Entries supplied ▸

********

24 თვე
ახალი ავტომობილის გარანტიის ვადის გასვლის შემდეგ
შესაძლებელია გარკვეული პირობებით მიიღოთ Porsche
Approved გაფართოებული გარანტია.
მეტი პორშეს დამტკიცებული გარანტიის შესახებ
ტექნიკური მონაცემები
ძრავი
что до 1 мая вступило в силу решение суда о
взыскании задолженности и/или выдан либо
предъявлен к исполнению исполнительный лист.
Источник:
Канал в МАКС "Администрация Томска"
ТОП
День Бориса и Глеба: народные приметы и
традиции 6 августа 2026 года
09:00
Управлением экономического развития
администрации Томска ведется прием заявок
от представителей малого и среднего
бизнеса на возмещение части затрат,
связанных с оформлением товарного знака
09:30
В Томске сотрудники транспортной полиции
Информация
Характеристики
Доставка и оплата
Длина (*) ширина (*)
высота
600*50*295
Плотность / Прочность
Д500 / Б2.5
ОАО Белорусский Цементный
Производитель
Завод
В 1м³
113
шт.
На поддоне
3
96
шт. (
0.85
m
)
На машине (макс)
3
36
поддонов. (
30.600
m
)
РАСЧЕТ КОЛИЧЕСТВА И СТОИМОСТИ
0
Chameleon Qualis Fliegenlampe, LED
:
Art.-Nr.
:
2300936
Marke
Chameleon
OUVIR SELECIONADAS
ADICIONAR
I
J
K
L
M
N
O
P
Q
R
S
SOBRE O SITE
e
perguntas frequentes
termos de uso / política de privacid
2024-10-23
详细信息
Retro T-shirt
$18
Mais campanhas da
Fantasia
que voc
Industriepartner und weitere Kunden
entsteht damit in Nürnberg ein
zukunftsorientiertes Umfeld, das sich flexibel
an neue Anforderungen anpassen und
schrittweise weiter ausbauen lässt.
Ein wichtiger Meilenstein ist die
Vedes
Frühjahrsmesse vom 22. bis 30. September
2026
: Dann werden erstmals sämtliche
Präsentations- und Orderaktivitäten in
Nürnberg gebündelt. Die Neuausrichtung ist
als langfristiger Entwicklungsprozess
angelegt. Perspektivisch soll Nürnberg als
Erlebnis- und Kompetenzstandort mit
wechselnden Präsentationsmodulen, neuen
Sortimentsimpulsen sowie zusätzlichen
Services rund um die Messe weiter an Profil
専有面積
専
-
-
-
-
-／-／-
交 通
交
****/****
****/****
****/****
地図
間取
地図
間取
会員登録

********

What the exercise asks ▸ Quote the material exactly, leaving nothing out.

Response area ▸
24 თვე
ახალი ავტომობილის გარანტიის ვადის გასვლის შემდეგ
შესაძლებელია გარკვეული პირობებით მიიღოთ Porsche
Approved გაფართოებული გარანტია.
მეტი პორშეს დამტკიცებული გარანტიის შესახებ
ტექნიკური მონაცემები
ძრავი
что до 1 мая вступило в силу решение суда о
взыскании задолженности и/или выдан либо
предъявлен к исполнению исполнительный лист.
Источник:
Канал в МАКС "Администрация Томска"
ТОП
День Бориса и Глеба: народные приметы и
традиции 6 августа 2026 года
09:00
Управлением экономического развития
администрации Томска ведется прием заявок
от представителей малого и среднего
бизнеса на возмещение части затрат,
связанных с оформлением товарного знака
09:30
В Томске сотрудники транспортной полиции
Информация
Характеристики
Доставка и оплата
Длина (*) ширина (*)
высота
600*50*295
Плотность / Прочность
Д500 / Б2.5
ОАО Белорусский Цементный
Производитель
Завод
В 1м³
113
шт.
На поддоне
3
96
шт. (
0.85
m
)
На машине (макс)
3
36
поддонов. (
30.600
m
)
РАСЧЕТ КОЛИЧЕСТВА И СТОИМОСТИ
0
Chameleon Qualis Fliegenlampe, LED
:
Art.-Nr.
:
2300936
Marke
Chameleon
OUVIR SELECIONADAS
ADICIONAR
I
J
K
L
M
N
O
P
Q
R
S
SOBRE O SITE
e
perguntas frequentes
termos de uso / política de privacid
2024-10-23
详细信息
Retro T-shirt
$18
Mais campanhas da
Fantasia
que voc
Industriepartner und weitere Kunden
entsteht damit in Nürnberg ein
zukunftsorientiertes Umfeld, das sich flexibel
an neue Anforderungen anpassen und
schrittweise weiter ausbauen lässt.
Ein wichtiger Meilenstein ist die
Vedes
Frühjahrsmesse vom 22. bis 30. September
2026
: Dann werden erstmals sämtliche
Präsentations- und Orderaktivitäten in
Nürnberg gebündelt. Die Neuausrichtung ist
als langfristiger Entwicklungsprozess
angelegt. Perspektivisch soll Nürnberg als
Erlebnis- und Kompetenzstandort mit
wechselnden Präsentationsmodulen, neuen
Sortimentsimpulsen sowie zusätzlichen
Services rund um die Messe weiter an Profil
専有面積
専
-
-
-
-
-／-／-
交 通
交
****/****
****/****
****/****
地図
間取
地図
間取
会員登録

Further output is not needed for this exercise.